***** Records for this exercise *****

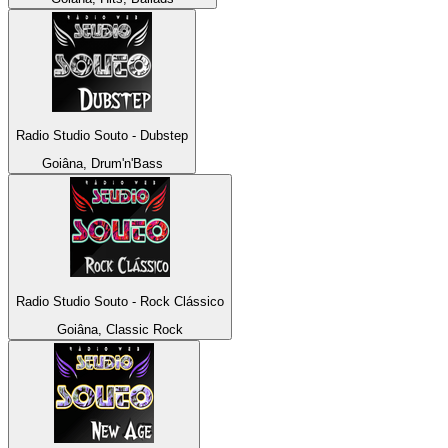
Radio Studio Souto - Dubstep
Goiâna, Drum'n'Bass
Radio Studio Souto - Rock Clássico
Goiâna, Classic Rock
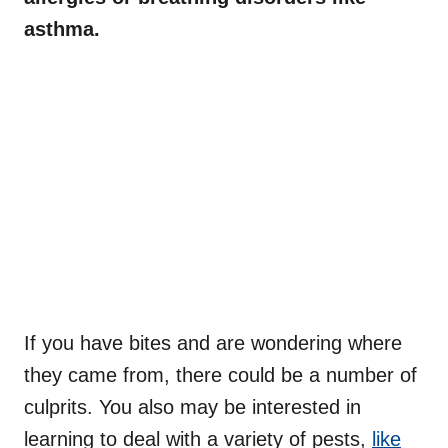
asthma.
If you have bites and are wondering where
they came from, there could be a number of
culprits. You also may be interested in
learning to deal with a variety of pests,
like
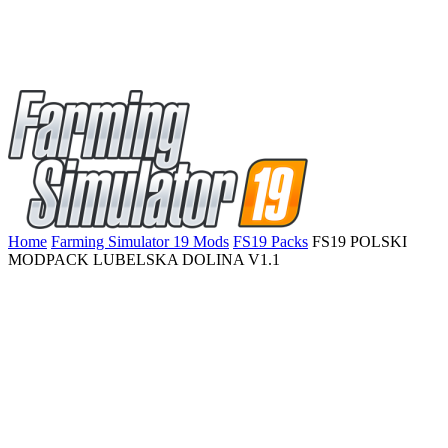
Home
Farming Simulator 19 Mods
FS19 Packs
FS19 POLSKI
MODPACK LUBELSKA DOLINA V1.1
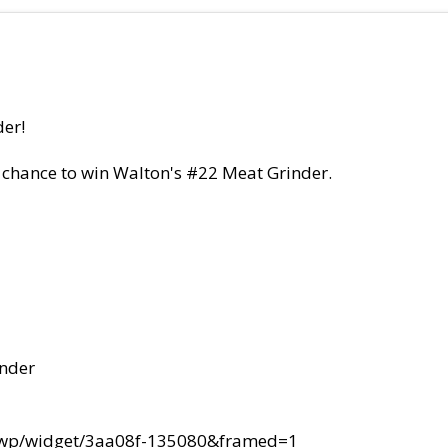
der!
 chance to win Walton's #22 Meat Grinder.
inder
lswp/widget/3aa08f-135080&framed=1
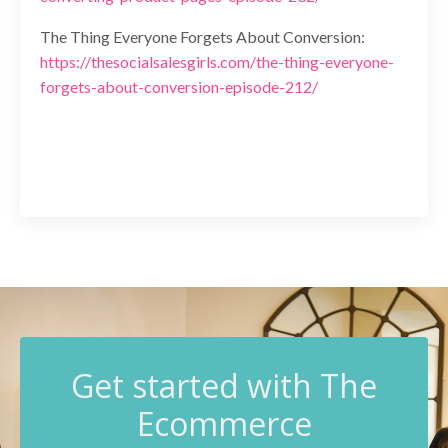
The Thing Everyone Forgets About Conversion:
https://thesocialsalesgirls.com/the-thing-everyone-
forgets-about-conversion-episode-212/
G
et started with The
Ecommerce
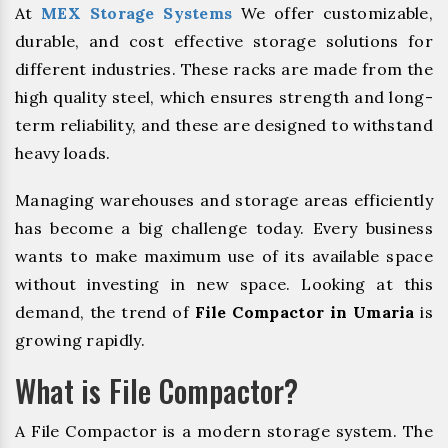
At
MEX Storage Systems
We offer customizable,
durable, and cost effective storage solutions for
different industries. These racks are made from the
high quality steel, which ensures strength and long-
term reliability, and these are designed to withstand
heavy loads.
Managing warehouses and storage areas efficiently
has become a big challenge today. Every business
wants to make maximum use of its available space
without investing in new space. Looking at this
demand, the trend of
File Compactor in Umaria
is
growing rapidly.
What is File Compactor?
A File Compactor is a modern storage system. The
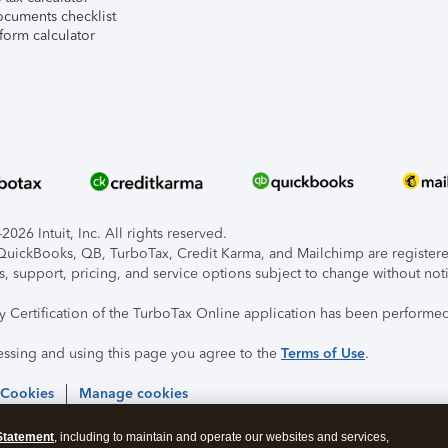
ocuments checklist
form calculator
026 Intuit, Inc. All rights reserved.
, QuickBooks, QB, TurboTax, Credit Karma, and Mailchimp are registered
s, support, pricing, and service options subject to change without not
ty Certification of the TurboTax Online application has been performed
essing and using this page you agree to the
Terms of Use
.
 Cookies
Manage cookies
Statement
, including to maintain and operate our websites and services,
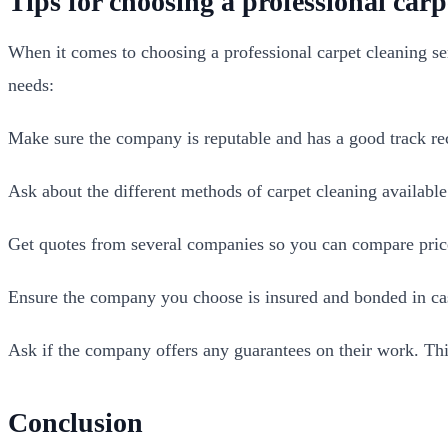
Tips for choosing a professional carp
When it comes to choosing a professional carpet cleaning ser
needs:
Make sure the company is reputable and has a good track re
Ask about the different methods of carpet cleaning availabl
Get quotes from several companies so you can compare price
Ensure the company you choose is insured and bonded in cas
Ask if the company offers any guarantees on their work. This
Conclusion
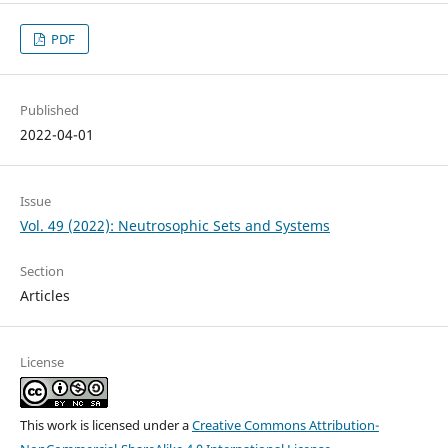
PDF
Published
2022-04-01
Issue
Vol. 49 (2022): Neutrosophic Sets and Systems
Section
Articles
License
This work is licensed under a
Creative Commons Attribution-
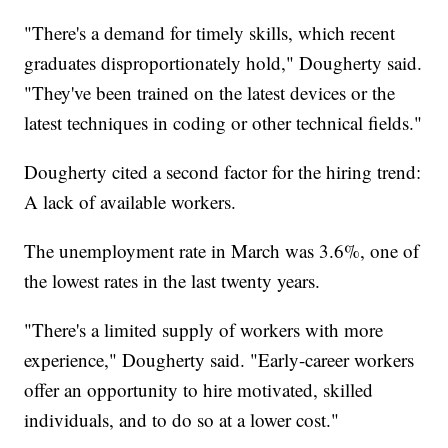
"There's a demand for timely skills, which recent
graduates disproportionately hold," Dougherty said.
"They've been trained on the latest devices or the
latest techniques in coding or other technical fields."
Dougherty cited a second factor for the hiring trend:
A lack of available workers.
The unemployment rate in March was 3.6%, one of
the lowest rates in the last twenty years.
"There's a limited supply of workers with more
experience," Dougherty said. "Early-career workers
offer an opportunity to hire motivated, skilled
individuals, and to do so at a lower cost."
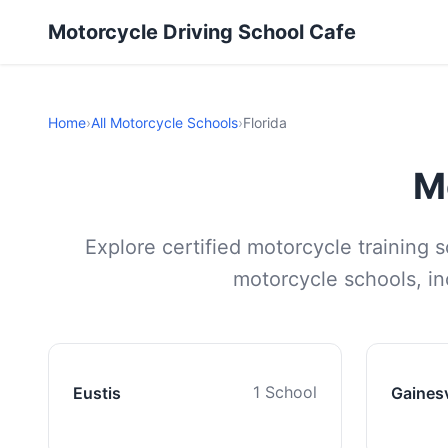
Motorcycle Driving School Cafe
Home
›
All Motorcycle Schools
›
Florida
M
Explore certified motorcycle training 
motorcycle schools, inc
1 School
Eustis
Gainesv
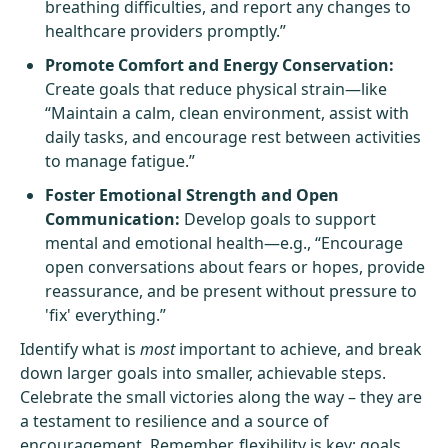
breathing difficulties, and report any changes to
healthcare providers promptly.”
Promote Comfort and Energy Conservation:
Create goals that reduce physical strain—like
“Maintain a calm, clean environment, assist with
daily tasks, and encourage rest between activities
to manage fatigue.”
Foster Emotional Strength and Open
Communication:
Develop goals to support
mental and emotional health—e.g., “Encourage
open conversations about fears or hopes, provide
reassurance, and be present without pressure to
'fix' everything.”
Identify what is
most
important to achieve, and break
down larger goals into smaller, achievable steps.
Celebrate the small victories along the way – they are
a testament to resilience and a source of
encouragement. Remember, flexibility is key; goals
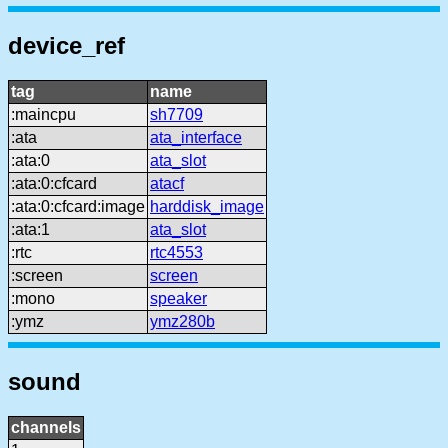
device_ref
tag
name
:maincpu
sh7709
:ata
ata_interface
:ata:0
ata_slot
:ata:0:cfcard
atacf
:ata:0:cfcard:image
harddisk_image
:ata:1
ata_slot
:rtc
rtc4553
:screen
screen
:mono
speaker
:ymz
ymz280b
sound
channels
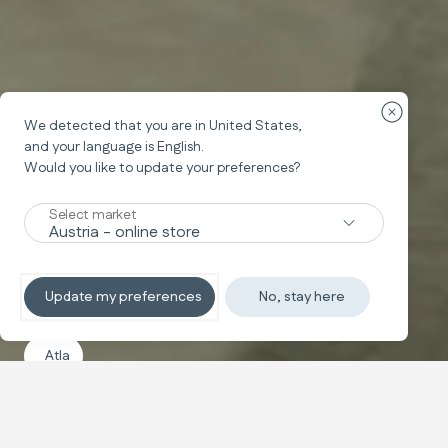
Ülke yön
We detected that you are in
United States
,
and your language is
English
.
Would you like to update your preferences?
Select market
Update my preferences
No, stay here
Atla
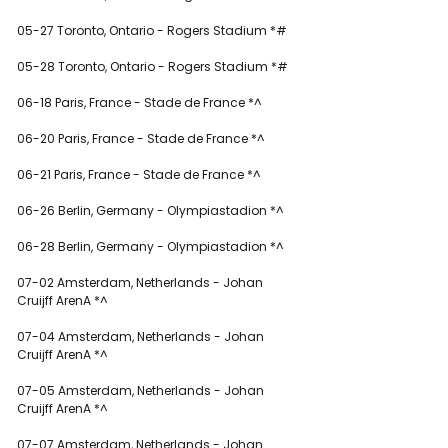
05-27 Toronto, Ontario - Rogers Stadium *#
05-28 Toronto, Ontario - Rogers Stadium *#
06-18 Paris, France - Stade de France *^
06-20 Paris, France - Stade de France *^
06-21 Paris, France - Stade de France *^
06-26 Berlin, Germany - Olympiastadion *^
06-28 Berlin, Germany - Olympiastadion *^
07-02 Amsterdam, Netherlands - Johan 
Cruijff ArenA *^
07-04 Amsterdam, Netherlands - Johan 
Cruijff ArenA *^
07-05 Amsterdam, Netherlands - Johan 
Cruijff ArenA *^
07-07 Amsterdam, Netherlands - Johan 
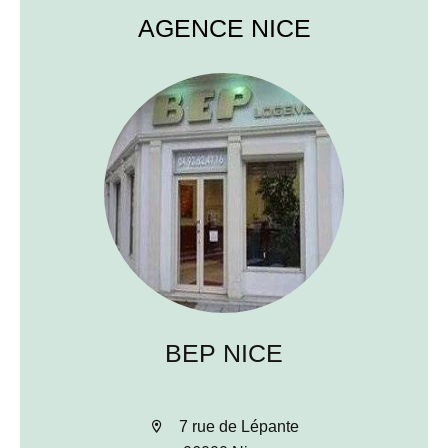
AGENCE NICE
BEP NICE
7 rue de Lépante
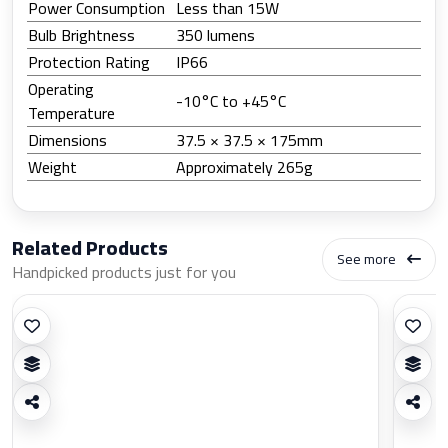
Power Consumption
Less than 15W
Bulb Brightness
350 lumens
Protection Rating
IP66
Operating
‎-10°C to ‎+45°C
Temperature
Dimensions
37.5 × 37.5 × 175mm
Weight
Approximately 265g
Related Products
See more
Handpicked products just for you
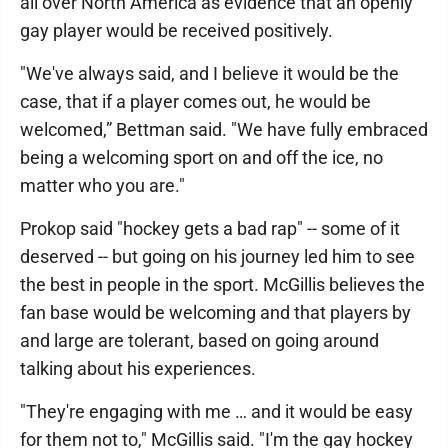
all over North America as evidence that an openly
gay player would be received positively.
"We've always said, and I believe it would be the
case, that if a player comes out, he would be
welcomed,” Bettman said. "We have fully embraced
being a welcoming sport on and off the ice, no
matter who you are."
Prokop said "hockey gets a bad rap" -- some of it
deserved -- but going on his journey led him to see
the best in people in the sport. McGillis believes the
fan base would be welcoming and that players by
and large are tolerant, based on going around
talking about his experiences.
"They're engaging with me … and it would be easy
for them not to," McGillis said. "I'm the gay hockey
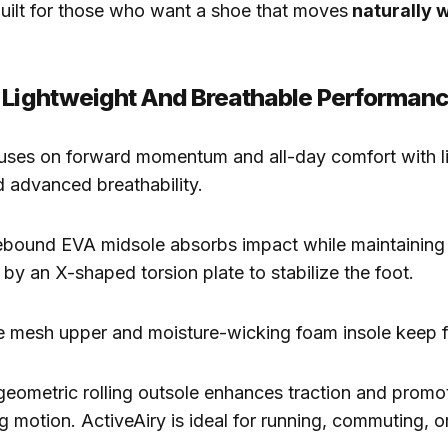
built for those who want a shoe that moves
naturally w
 Lightweight And Breathable Performan
uses on forward momentum and all-day comfort with l
 advanced breathability.
ebound EVA midsole absorbs impact while maintaining 
 by an X-shaped torsion plate to stabilize the foot.
e mesh upper and moisture-wicking foam insole keep f
geometric rolling outsole enhances traction and prom
g motion. ActiveAiry is ideal for running, commuting, 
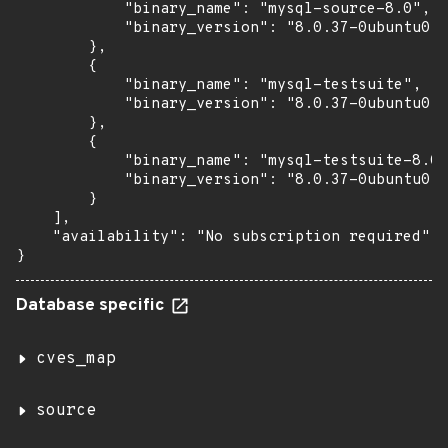
            "binary_name": "mysql-source-8.0",

            "binary_version": "8.0.37-0ubuntu0.2
        },

        {

            "binary_name": "mysql-testsuite",

            "binary_version": "8.0.37-0ubuntu0.2
        },

        {

            "binary_name": "mysql-testsuite-8.0"
            "binary_version": "8.0.37-0ubuntu0.2
        }

    ],

    "availability": "No subscription required"

}
Database specific
cves_map
source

*****

What to do: Search the entries above for the string "Radio", and report each line where it occurs.

Solution:
Radio Studio Souto - Dubstep
Radio Studio Souto - Rock Clássico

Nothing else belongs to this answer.